In any case, it might be preferable to sit along Fifth Street, to avoid gazing at the ungainly visitor center, which looks increasingly like a suburban high school, especially now that its planting beds are overrun with weeds. It's a sorry sight for a national park.
Like the Al Fresco cafe, Cope Linder Architects' design for Cafe Cret, now under construction at 16th Street and the Parkway, can trace its roots to Laurie Olin's work at New York's Bryant Park. The Philadelphia landscape architect rescued that derelict public space in the late 1980s, when he reinterpreted its neoclassical plan and installed food kiosks around the perimeter that were designed in a Gilded Age style.

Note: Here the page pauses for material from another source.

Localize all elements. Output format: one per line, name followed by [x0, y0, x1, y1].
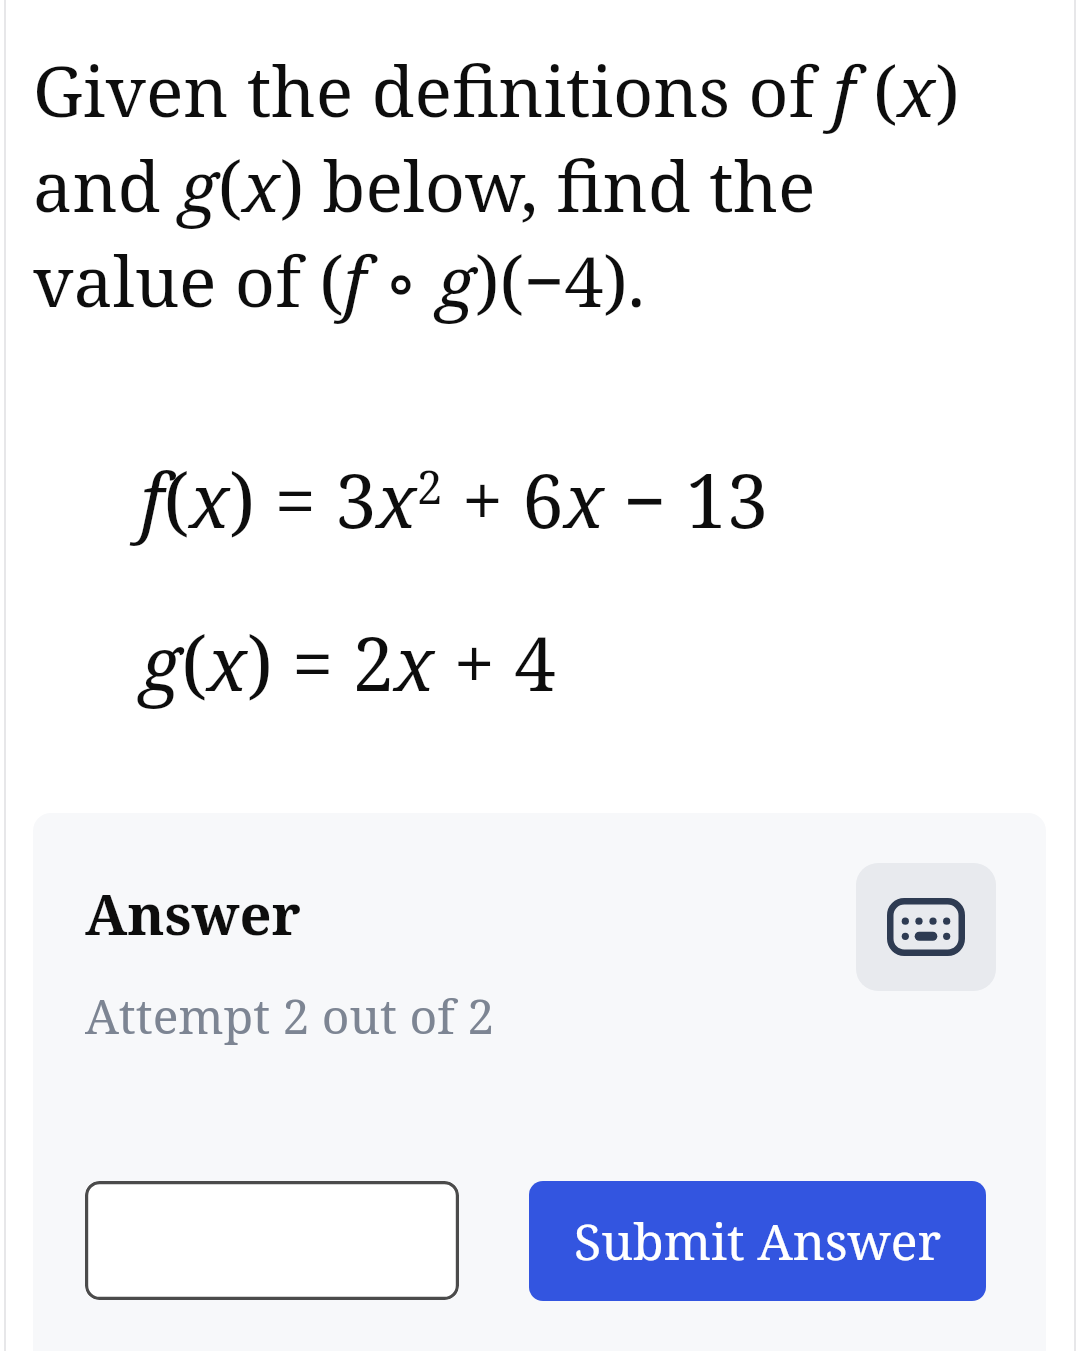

Paul Levy of the Center City District has applied the Bryant Park model to the Parkway, gradually improving the fixtures, crosswalks and its many small park spaces. After 3 Parkway was renovated, its owners offered $1 million to rescue the triangular island on their doorstep, which, like Bryant Park, had become a derelicts' hangout.
For the $1.4 million construction project, Cope Linder's Robert F. Keppel took his design cues directly from Bryant Park. The cafe's vaguely Victorian hip roof will be green, to match the streetlights and blend in with the site's shady London plane trees. Because the walls will be folding-glass panels, the structure will almost vanish when the windows are open. A broad brick-and-concrete apron will enable the cafe to seat 90 and offer a straight-on view of City Hall's tower.
Cafe Cret (named for Parkway designer Paul Cret) isn't as daring as the Erdy McHenry design, but given its location at the entrance to the Parkway, it's likely to be a big draw when it opens in September. Philadelphians have been waiting a long time for a quiet place to relax on their Parkway.
Changing Skyline: If You Go
Independence Al Fresco Cafe is currently open from 11 a.m. to 5 p.m. daily, but hours may be extended as the summer progresses. The cafe is located on the middle block of Independence Mall, along the Fifth Street edge between Market and Arch Streets.